Linda called me within the hour to tell me that she had an appointment with a dentist. I was happy for her. The day of her appointment came and I was anxious to know how it went. She was gone for a long time and I couldn't understand what could be taking so long. Finally her husband called to tell me that Linda was in the hospital. As it turned out, the dentist discovered cysts in her gums. He immediately referred her to a specialist who made the diagnosis. She had been diagnosed with leukemia. Apparently, leukemia is often discovered in this way. I didn't really know what leukemia was but I soon found out the seriousness of it all.

Linda started her treatments, which included weekly transfusions. I drove her to Sloan Kettering in NYC for some of these treatments. Through it all Linda was optimistic and thankful for each new day. Her main concern was for her children. They were all still very young. She died in Sloan Kettering in NYC, within a year of being diagnosed. She was 36 years old.
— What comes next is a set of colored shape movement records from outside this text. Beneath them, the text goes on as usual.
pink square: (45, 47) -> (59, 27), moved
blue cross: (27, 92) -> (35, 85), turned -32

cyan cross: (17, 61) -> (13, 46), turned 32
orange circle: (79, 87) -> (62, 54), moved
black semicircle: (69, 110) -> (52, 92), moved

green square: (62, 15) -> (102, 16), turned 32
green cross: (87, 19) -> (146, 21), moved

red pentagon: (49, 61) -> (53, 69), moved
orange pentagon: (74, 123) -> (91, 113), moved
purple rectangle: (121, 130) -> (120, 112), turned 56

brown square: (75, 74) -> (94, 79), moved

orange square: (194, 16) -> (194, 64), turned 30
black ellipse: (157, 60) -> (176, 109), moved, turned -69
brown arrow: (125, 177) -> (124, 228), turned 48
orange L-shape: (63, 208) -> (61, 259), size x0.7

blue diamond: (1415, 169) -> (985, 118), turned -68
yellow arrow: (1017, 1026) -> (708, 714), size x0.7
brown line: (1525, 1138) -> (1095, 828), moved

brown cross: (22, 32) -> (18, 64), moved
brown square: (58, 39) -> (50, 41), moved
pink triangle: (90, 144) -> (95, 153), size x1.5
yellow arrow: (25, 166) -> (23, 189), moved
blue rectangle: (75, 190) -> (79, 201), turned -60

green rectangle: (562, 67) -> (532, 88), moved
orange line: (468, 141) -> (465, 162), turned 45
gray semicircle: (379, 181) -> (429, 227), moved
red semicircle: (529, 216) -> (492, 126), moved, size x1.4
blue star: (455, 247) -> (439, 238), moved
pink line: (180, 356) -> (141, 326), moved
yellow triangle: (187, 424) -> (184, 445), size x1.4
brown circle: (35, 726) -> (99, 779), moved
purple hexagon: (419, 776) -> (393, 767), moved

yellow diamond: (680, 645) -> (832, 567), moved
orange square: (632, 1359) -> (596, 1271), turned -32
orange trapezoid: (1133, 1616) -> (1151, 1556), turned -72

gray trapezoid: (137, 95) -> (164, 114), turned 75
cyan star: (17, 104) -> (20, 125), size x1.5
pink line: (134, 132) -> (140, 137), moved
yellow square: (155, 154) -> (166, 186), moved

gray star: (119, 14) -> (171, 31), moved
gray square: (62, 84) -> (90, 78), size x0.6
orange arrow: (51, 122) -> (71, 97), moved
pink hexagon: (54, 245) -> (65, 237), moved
One day, not too long after she died, I happened to be looking out my front door and a car pulled up in front of her house. It was the light blue station wagon that she used to drive. The doors opened and her husband and the three children got out and started walking toward their house. Then the passenger front door opened and another person got out and started walking toward the house. I stared because from the back it looked like Linda. How could that be! Is it really Linda? I watched this other person follow the rest. Her husband and children went into the house. When the other person got to the door she turned, looked at me, smiled and waved, before, she too, went into the house. I was stunned. I remember standing there for what seemed the longest time trying to process what I had just seen. I think that this was Linda's way of telling me that she was okay and still watching after her children. Maybe it was actually a dream or maybe it was real. As the years go by I just don't know. I do know that, whatever it was, it was very comforting. I never saw her again.